As far as I understand you don’t have to run long chains with HMC. So usually with Stan you need to run way fewer iterations than compared to e.g. JAGS. See this post by @Bob_Carpenter for example.
(please read the next few lines under the premise that I’m no expert)
HMC jumps much farther in each iteration compared to other conventional sampling procedures. (See this or this for some visual intuition why this is the case.) That takes a little more time to compute each step, but autocorrelation between samples is much much lower, thus HMC is overall very efficient. This also implies that thinning is almost always a bad idea with HMC, because you throw away a lot of information. I found that the default of 2000 iterations with 1000 warmups and no thinning is fine for most models. If there are problems it probably has more to do with the model. That being said, it is always a good idea to sample using multiple chains with diffuse starting points.
From my experience almost non of the problems when sampling using HMC will be solved by running excessively long chains and thinning.

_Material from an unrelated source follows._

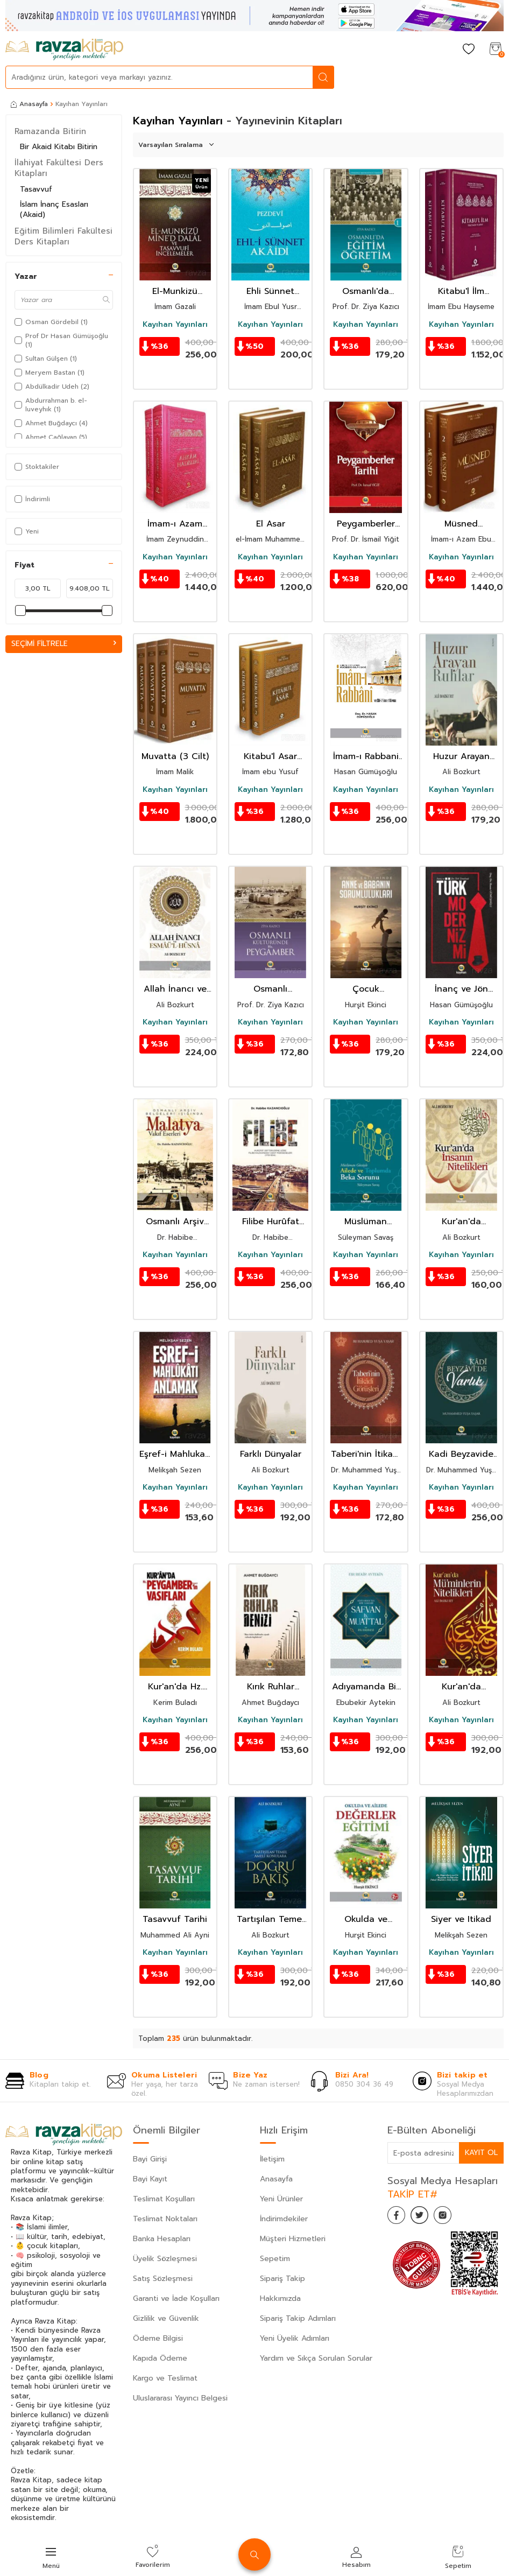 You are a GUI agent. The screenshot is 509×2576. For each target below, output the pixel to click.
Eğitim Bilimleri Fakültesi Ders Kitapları (63, 236)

But please keep in mind that I’m no expert. :)
edit: I just saw that your model looks like it was “translated” from JAGS (looking at the priors). Usually priors like
inv_gamma(.001, .001) and
normal(0, 1/.001) are discouraged in Stan. If you’d prior predictive checks (run your model without data), then you would see how ridiculous the implications of such broad priors are. (That’s something I was stunned by when I started doing it.) Also, I don’t see where you actually have the “hierarchical” part in your model. It looks like you estimating different slopes for each group, which all come from similar priors, but you don’t really have a “hierarchical” parameter in there. (I have to say, that I didn’t run your code though.)